Characterization of the Binding of [3H]SR 95531, a GABAA Antagonist, to Rat Brain Membranes

Abstract

A synthetic derivative of γ-aminobutyric acid (GABA), SR 95531 [2-(3′-carboxy-2′-propyl)-3-amino-6-p-methoxyphenylpyridazinium bromide], has recently been reported, on the basis of biochemical and in vivo microion-tophoretic studies, to be a potent, selective, competitive, and reversible GABA_A antagonist. In the present study, the binding of [³H]SR 95531 to washed, frozen, and thawed rat brain membranes was characterized. Specific binding was linear with tissue concentrations, had a pH optimum at neutrality, and was maximal at 4°C after 30 min of incubation. Pretreatment of the membranes with Triton X-100 resulted in a 50% decrease of specific binding. Addition of iodide, thiocyanate, or nitrate to the incubation mixture decreased the affinity of [³H]SR 95531 for its binding site; Na⁺ had no effect. Subcellular fractionation showed that 74% of the P₂ binding was in synaptosomes; 31% of the total homogenate binding was in P₂ and 50% in P₃. The binding of [³H]SR 95531 was saturable; Scatchard analysis of the saturation isotherm revealed two apparent populations of binding sites (K_D of 6.34 nM and B_max of 0.19 pmol/mg of protein; K_D of 32 nM and B_max of 0.81 pmol/mg of protein).

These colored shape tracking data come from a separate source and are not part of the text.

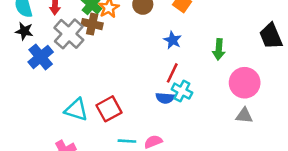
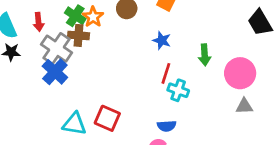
green arrow: (219, 49) -> (205, 55), moved
blue cross: (41, 57) -> (55, 72), moved
blue semicircle: (165, 98) -> (167, 126), moved
red square: (109, 109) -> (107, 118), turned -30

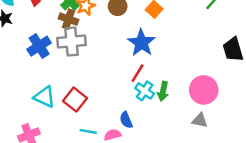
blue star: (162, 40) -> (141, 43), size x1.6
gray cross: (56, 49) -> (71, 41), moved, turned 36
green arrow: (205, 55) -> (163, 91), moved
blue semicircle: (167, 126) -> (126, 120), turned 56

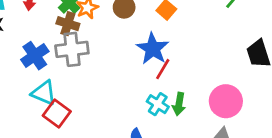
red line: (138, 73) -> (163, 69), moved
cyan triangle: (44, 97) -> (44, 93), moved
red square: (75, 100) -> (57, 113), moved

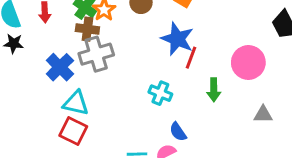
pink circle: (226, 101) -> (248, 62), moved
cyan cross: (158, 104) -> (160, 93), moved
red square: (57, 113) -> (73, 131), moved

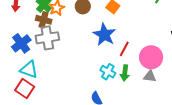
red line: (191, 58) -> (124, 49), moved
cyan cross: (160, 93) -> (108, 72), moved
gray triangle: (263, 115) -> (150, 76), moved

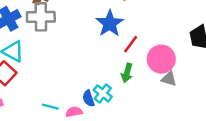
cyan cross: (108, 72) -> (103, 93), moved
gray triangle: (150, 76) -> (169, 79), moved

The binding of [³H]SR 95531 was reversible, and association and dissociation kinetics confirmed the existence of two binding sites. Only GABA_A ligands were effective displacers of [³H]SR 95531. GABA_A antagonists were relatively more potent in displacing [³H]SR 95531 than [³H]GABA; the inverse was true for GABA_A agonists. There were marked regional differences in the distribution of binding sites: hippocampus = cerebral cortex > thalamus = olfactory bulb = hypothala-mus = amygdala = striatum > pons-medulla and cerebellum. The surprisingly low density of binding sites in the cerebellum was owing to a marked reduction of B_max values at both the high- and the low-affinity binding sites. In conclusion, the present results demonstrate specific, high-affinity, saturable, and reversible binding of [³H]SR 95531 to rat brain membranes and strongly suggest that this radioligand labels the GABA_A receptor site in its antagonist conformation.